Dr. Henry Paul, MD

Psychiatrist, Author and Educator


September 20th, 2014

The sad story this week that surrounds NFL player Adrian Peterson has reignited the ongoing debate over whether-or-not to spank your children.
I believe that children should never be spanked. They should not be pushed, slapped, grabbed, shoved or hit period. Why? Because it teaches violence. It gives the message that violence is a valid way to communicate. It causes fear, shame and helplessness. Children who are often spanked develop anxiety or depression later on, and spanking a child can also easily lead to severe injury and even death by accident.

The problem is that most parents only have the model of discipline that was meted out to them as children and teens. Such says Peterson about using a tree branch as a “switch” to punish his four-year-old son. There really is no good that can come from spanking or hitting your child. What is important is to understand the proper methods for disciplining children both young children and teenagers. I raised two children of my own, so I not only speak as a medical professional but as a parent.
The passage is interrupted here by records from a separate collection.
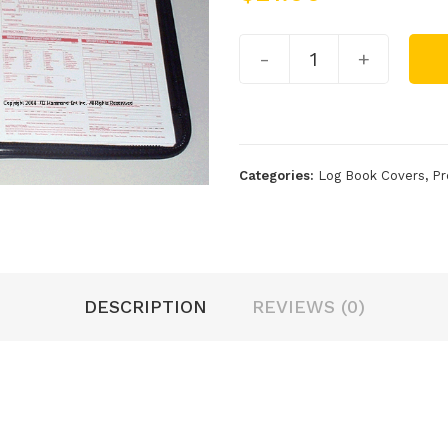
-
+
Categories:
Log Book Covers
,
Pr
DESCRIPTION
REVIEWS (0)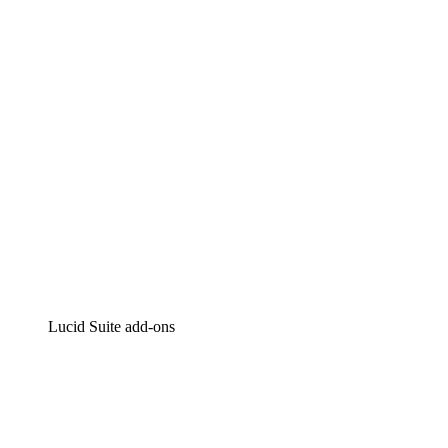
Intelligent diagramming
Lucidspark
Virtual whiteboarding
airfocus
Product management and roadmapping
Lucid Suite add-ons
Cloud Accelerator
Better understand and plan future changes to your
cloud infrastructure.
Process Accelerator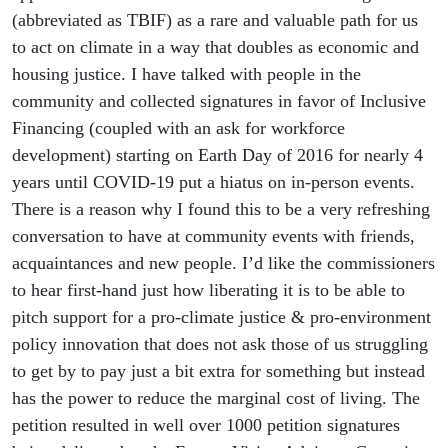
(abbreviated as TBIF) as a rare and valuable path for us
to act on climate in a way that doubles as economic and
housing justice. I have talked with people in the
community and collected signatures in favor of Inclusive
Financing (coupled with an ask for workforce
development) starting on Earth Day of 2016 for nearly 4
years until COVID-19 put a hiatus on in-person events.
There is a reason why I found this to be a very refreshing
conversation to have at community events with friends,
acquaintances and new people. I’d like the commissioners
to hear first-hand just how liberating it is to be able to
pitch support for a pro-climate justice & pro-environment
policy innovation that does not ask those of us struggling
to get by to pay just a bit extra for something but instead
has the power to reduce the marginal cost of living. The
petition resulted in well over 1000 petition signatures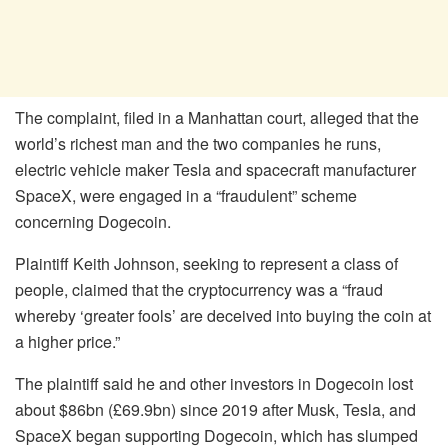
The complaint, filed in a Manhattan court, alleged that the
world’s richest man and the two companies he runs,
electric vehicle maker Tesla and spacecraft manufacturer
SpaceX, were engaged in a “fraudulent” scheme
concerning Dogecoin.
Plaintiff Keith Johnson, seeking to represent a class of
people, claimed that the cryptocurrency was a “fraud
whereby ‘greater fools’ are deceived into buying the coin at
a higher price.”
The plaintiff said he and other investors in Dogecoin lost
about $86bn (£69.9bn) since 2019 after Musk, Tesla, and
SpaceX began supporting Dogecoin, which has slumped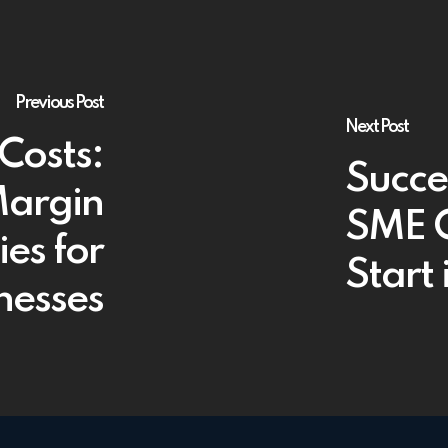
Previous Post
Next Post
Costs:
Succe
Margin
SME O
ies for
Start
inesses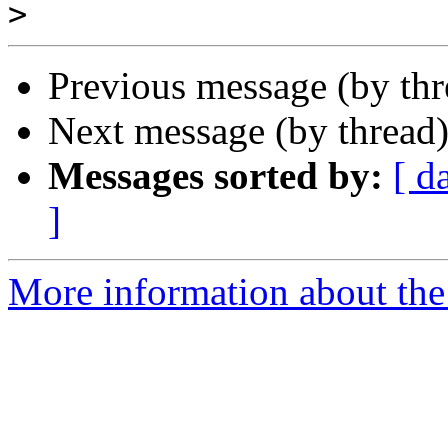
>
Previous message (by th
Next message (by thread
Messages sorted by:
[ d
]
More information about the 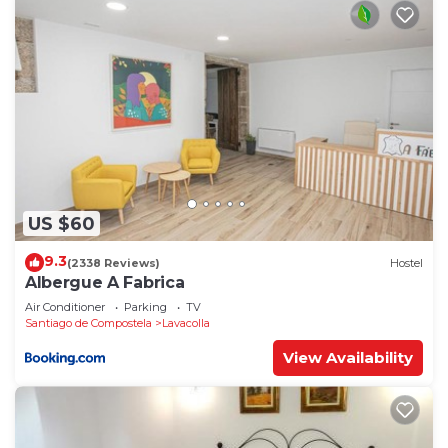
US $60
9.3
(2338 Reviews)
Hostel
Albergue A Fabrica
Air Conditioner
Parking
TV
Santiago de Compostela
Lavacolla
View Availability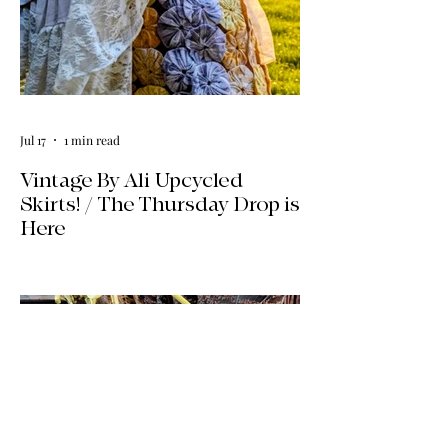
Jul 17
1 min read
Vintage By Ali Upcycled
Skirts! / The Thursday Drop is
Here
The wait is officially over! Our latest
collection of one-of-a-kind, handmade
upcycled skirts is live now. Crafted from
gorgeous vintage textiles, lace, and
linens, these unique pieces won't last
long. See the gallery and grab your
favorite before it's gone!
Unfortunately, parents often confuse discipline for punishment. The goal of disciplining children is not to punish them, but with a young child it is to help them learn good behaviors. Bad behavior for children between the ages of two and six is expected, so the discipline is different from how you might discipline your tween or teen. With teenagers and older children, you want to guide them toward the development of responsibility, morals, and ethics.

One of the reasons that parents are so anxious about discipline is because of the conflicting messages that society sends to both parents and children, particularly teenagers, about what appropriate discipline ought to be. The clear message to take away from the Adrian Peterson case is that corporal punishment is not discipline and is never acceptable. NEVER!

Information contained in this blog is intended for educational purposes only. It is not intended as medical or psychiatric advice for individual conditions or treatment and does not substitute for a medical or psychiatric examination. A psychiatrist must make a determination about any treatment or prescription. Dr. Paul does not assume any responsibility or risk for the use of any information contained within this blog.